I slept late today and messed up Jennifer’s dinner plans. I don’t normally sleep more than 6 hours so I thought I would be safe. Nope. The boss told me I would be missed and congradulations on moving to California. Jennifer says we’re “stepping out into the unknown.” I have to think inside “not really.” Steven Curtis Chapman sang about this more than 10 years ago: ‘Saddle Up Your Horses’ and ‘Go West Young Man.’ Malicious Christian rock songs. We’re handing out our furniture like it’s Black Friday and we are a Wal-Mart in Long Island (a location known for its singular enactments of stupidity) – Just trying not to get trampled. The world seems to get even more sad and chaotic as the weeks go by.

John the tall old Mormon Indonesian with the bad knees and the flatulence was mugged until his whole face was huge and puffy and his money was gone while he was riding in an empty car on the 6 train at midnight on his way to work the other day. John is 74 years old and he has thick white hair like the grandson of the owner of an overseas Chinese tofu factory. He likes John Denver and Britney Spears and collecting broken figurines which he glues. He gives me glutinous rice wrapped with tin foil sometimes and he likes to go swimming in the public pool down at 23rd street. I haven’t seen him for a week now.

I think when we get to California I’m going to make a little circle with stones down by a river and live there for a week like Johanna Newsom. I’m not going to do anything but read Chinese poetry in Chinese, do fanciful etimologies, and eat seeds. That’s probably just a fantasy, but it’s a pretty good one. And it feels good to write it down. One summer when I was 21 I drove in my black truck to the North Rim of the Grand Canyon and lived like a solitary nudist for a week under some pine trees. Not sure if that’s completely true, but it’s a pretty good memory.

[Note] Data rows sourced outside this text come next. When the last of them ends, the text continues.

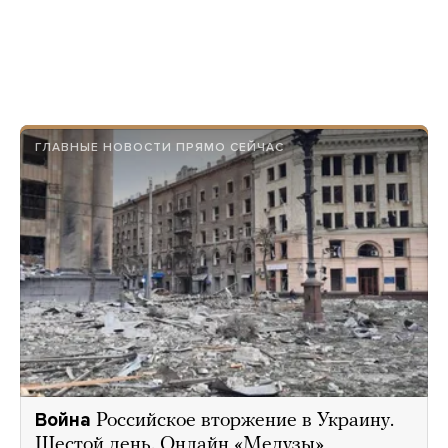
ГЛАВНЫЕ НОВОСТИ ПРЯМО СЕЙЧАС
Война
Российское вторжение в Украину.
Шестой день. Онлайн «Медузы»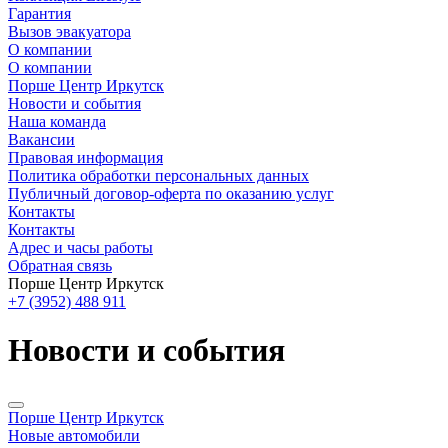
Гарантия
Вызов эвакуатора
О компании
О компании
Порше Центр Иркутск
Новости и события
Наша команда
Вакансии
Правовая информация
Политика обработки персональных данных
Публичный договор-оферта по оказанию услуг
Контакты
Контакты
Адрес и часы работы
Обратная связь
Порше Центр Иркутск
+7 (3952) 488 911
Новости и события
Порше Центр Иркутск
Новые автомобили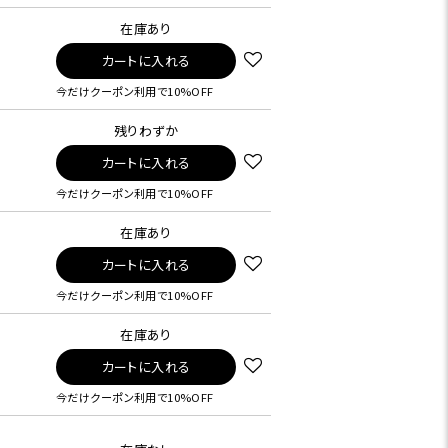
在庫あり
カートに入れる
今だけクーポン利用で10%OFF
残りわずか
カートに入れる
今だけクーポン利用で10%OFF
在庫あり
カートに入れる
今だけクーポン利用で10%OFF
在庫あり
カートに入れる
今だけクーポン利用で10%OFF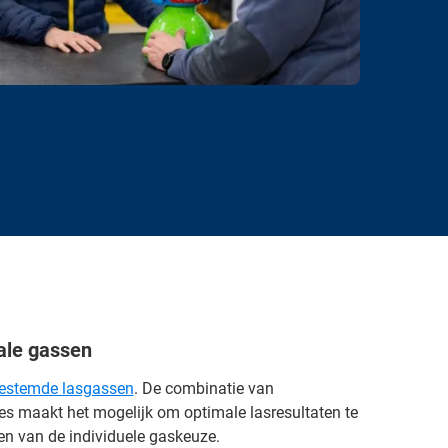
ale gassen
estemde lasgassen
. De combinatie van
s maakt het mogelijk om optimale lasresultaten te
en van de individuele gaskeuze.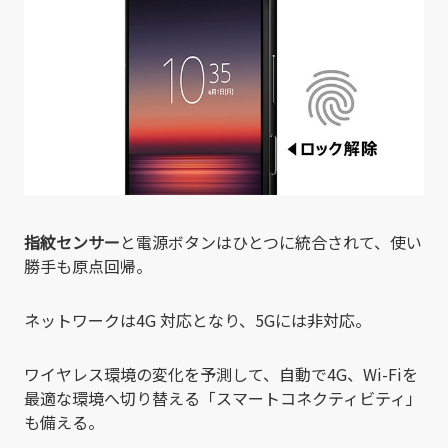
指紋センサー
と電源ボタンはひとつに統合されて、使い
勝手も原点回帰。
ネットワークは4G 対応となり、5Gには非対応。
ワイヤレス環境の変化を予測して、自動で4G、Wi-Fiを
最適な環境へ切り替える「スマートコネクティビティ」
も備える。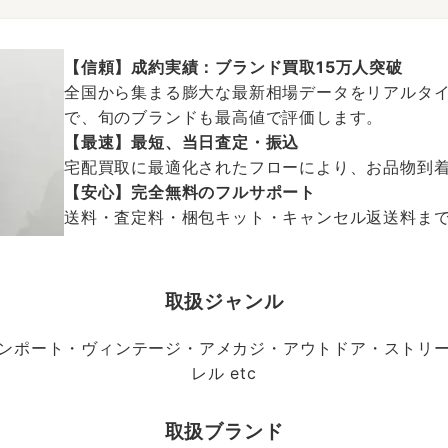
【信頼】成約実績：ブランド買取15万人突破
全国から集まる膨大な最新相場データをリアルタイ
で、旬のブランドも最高値で評価します。
【最速】最短、当日査定・振込
宅配買取に最適化されたフローにより、お品物到
【安心】完全無料のフルサポート
送料・査定料・梱包キット・キャンセル返送料まで、
取扱ジャンル
ンポート・ヴィンテージ・アメカジ・アウトドア・ストリ
レル etc
取扱ブランド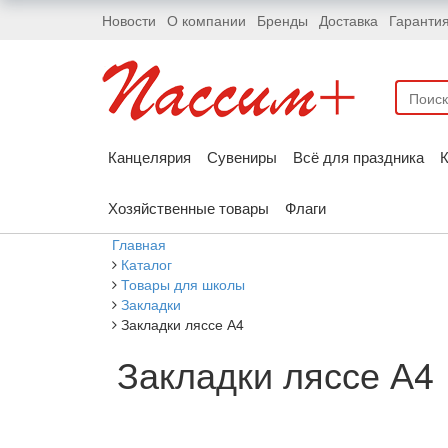
Новости
О компании
Бренды
Доставка
Гаранти
Канцелярия
Сувениры
Всё для праздника
К
Хозяйственные товары
Флаги
Главная
Каталог
Товары для школы
Закладки
Закладки ляссе А4
Закладки ляссе А4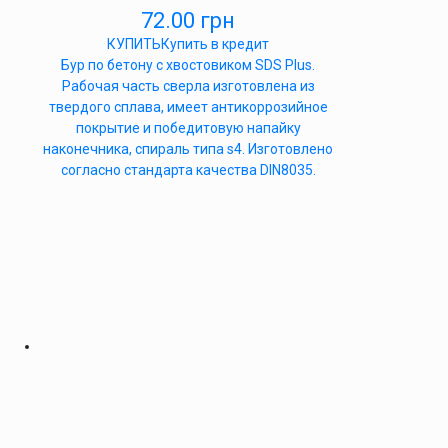
72.00
грн
КУПИТЬ
Купить в кредит
Бур по бетону с хвостовиком SDS Plus.
Рабочая часть сверла изготовлена из
твердого сплава, имеет антикоррозийное
покрытие и победитовую напайку
наконечника, спираль типа s4. Изготовлено
согласно стандарта качества DIN8035.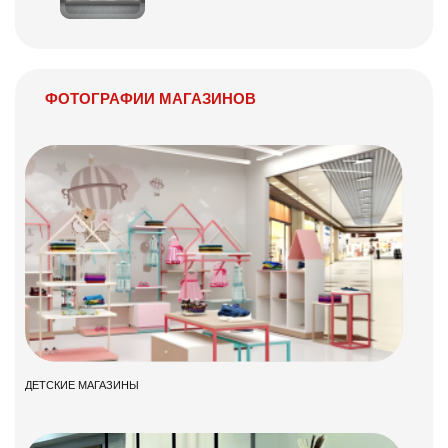
ФОТОГРАФИИ МАГАЗИНОВ
ДЕТСКИЕ МАГАЗИНЫ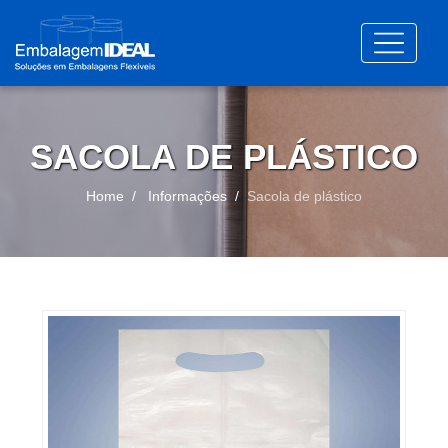
SACOLA DE PLÁSTICO
Home
Informações
Sacola de plástico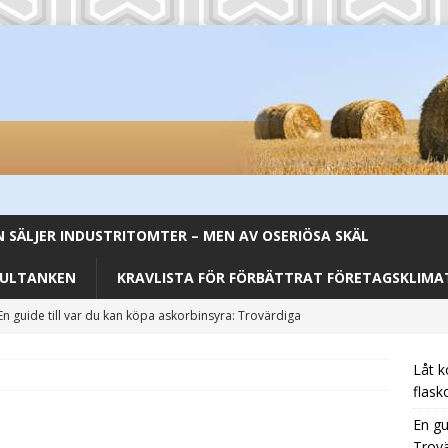
SÄLJER INDUSTRITOMTER – MEN AV OSERIÖSA SKÄL
FULTANKEN
KRAVLISTA FÖR FÖRBÄTTRAT FÖRETAGSKLIMAT
En guide till var du kan köpa askorbinsyra: Trovärdiga
CATEGORIZED
Låt k
Från Backar till Buffé – Aromhusets Stilldrink förenklar lunchen
flask
En gu
Trovä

Saturday, November 22, 2008

Of Glaring Quiet

“Come out and show us your comeliness again, “ Jennifer said in between syncopated claps, putting words to our understanding of the banality of the contemporary pageantry of classical music appreciation. The Capuçon-Angelich Trio, an ensemble of extremely talented young Frenchmen with burnished fiddles from the 18th century, fierce haircuts and wicked black shoes had just finished up Shostakovich’s Piano Trio No. 2 in E.Minor, Opus 67: A fantastic whirlwind of drunken pageantry, ethereal dancing, relentless death marching, and of course melancholic reflections high in the clouds over a stilled field of stark, naked trees and stones as fall turns to winter.

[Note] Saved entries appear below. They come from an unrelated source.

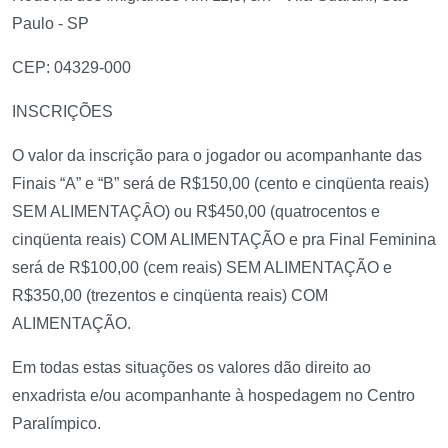
Paulo - SP
CEP: 04329-000
INSCRIÇÕES
O valor da inscrição para o jogador ou acompanhante das
Finais “A” e “B” será de R$150,00 (cento e cinqüenta reais)
SEM ALIMENTAÇÂO) ou R$450,00 (quatrocentos e
cinqüenta reais) COM ALIMENTAÇÃO e pra Final Feminina
será de R$100,00 (cem reais) SEM ALIMENTAÇÃO e
R$350,00 (trezentos e cinqüenta reais) COM
ALIMENTAÇÃO.
Em todas estas situações os valores dão direito ao
enxadrista e/ou acompanhante à hospedagem no Centro
Paralímpico.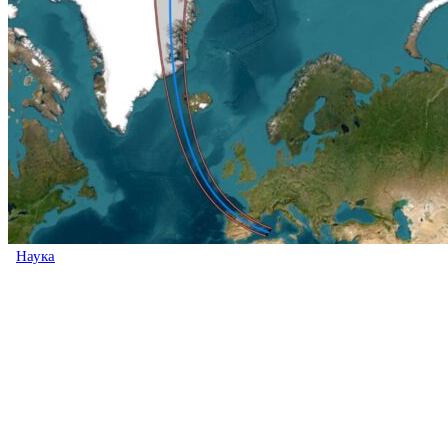
Наука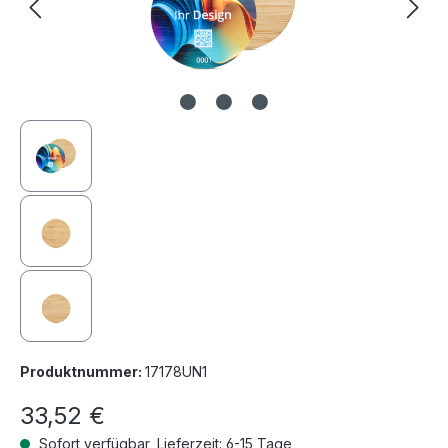
Produktnummer:
17178UN1
33,52 €
Sofort verfügbar, Lieferzeit: 6-15 Tage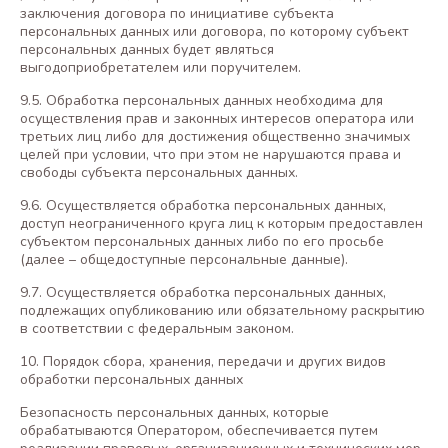
заключения договора по инициативе субъекта
персональных данных или договора, по которому субъект
персональных данных будет являться
выгодоприобретателем или поручителем.
9.5. Обработка персональных данных необходима для
осуществления прав и законных интересов оператора или
третьих лиц либо для достижения общественно значимых
целей при условии, что при этом не нарушаются права и
свободы субъекта персональных данных.
9.6. Осуществляется обработка персональных данных,
доступ неограниченного круга лиц к которым предоставлен
субъектом персональных данных либо по его просьбе
(далее – общедоступные персональные данные).
9.7. Осуществляется обработка персональных данных,
подлежащих опубликованию или обязательному раскрытию
в соответствии с федеральным законом.
10. Порядок сбора, хранения, передачи и других видов
обработки персональных данных
Безопасность персональных данных, которые
обрабатываются Оператором, обеспечивается путем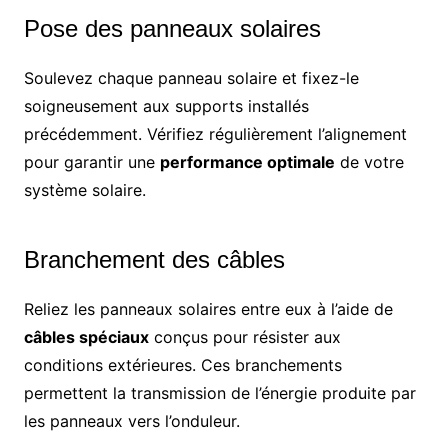
Pose des panneaux solaires
Soulevez chaque panneau solaire et fixez-le
soigneusement aux supports installés
précédemment. Vérifiez régulièrement l’alignement
pour garantir une
performance optimale
de votre
système solaire.
Branchement des câbles
Reliez les panneaux solaires entre eux à l’aide de
câbles spéciaux
conçus pour résister aux
conditions extérieures. Ces branchements
permettent la transmission de l’énergie produite par
les panneaux vers l’onduleur.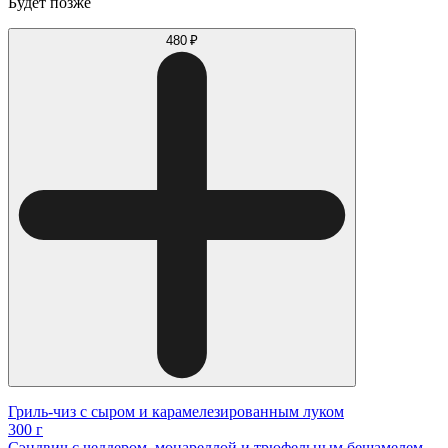
Будет позже
480 ₽
Гриль-чиз с сыром и карамелезированным луком
300 г
Сэндвич с чеддером, моцареллой и трюфельным бешамелем.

Jennifer says I can do whatever I want with her when she dies. Except stand her on her head like an acrobatic yogi in full Mennonite dress, or allow a professional disemboweler to disembowel her. She thinks it would be good to save her ashes until I’m dead too then we can mix them up and scatter them to the four cardinals or maybe into the dead wind whistling over Shostakovich’s field – I think the Hunger Steppe in Western Kazakhstan might work. She wants me to play a recording of Quartet No. 6 and say nothing. Just the music. Then I can hand out programs which detail her life in all its small pleasures. If I’m dead – then she will get Matthew to do all this. “I love Matthew and Olivia,” she says. Presumably because she knows she can trust them with her dead body.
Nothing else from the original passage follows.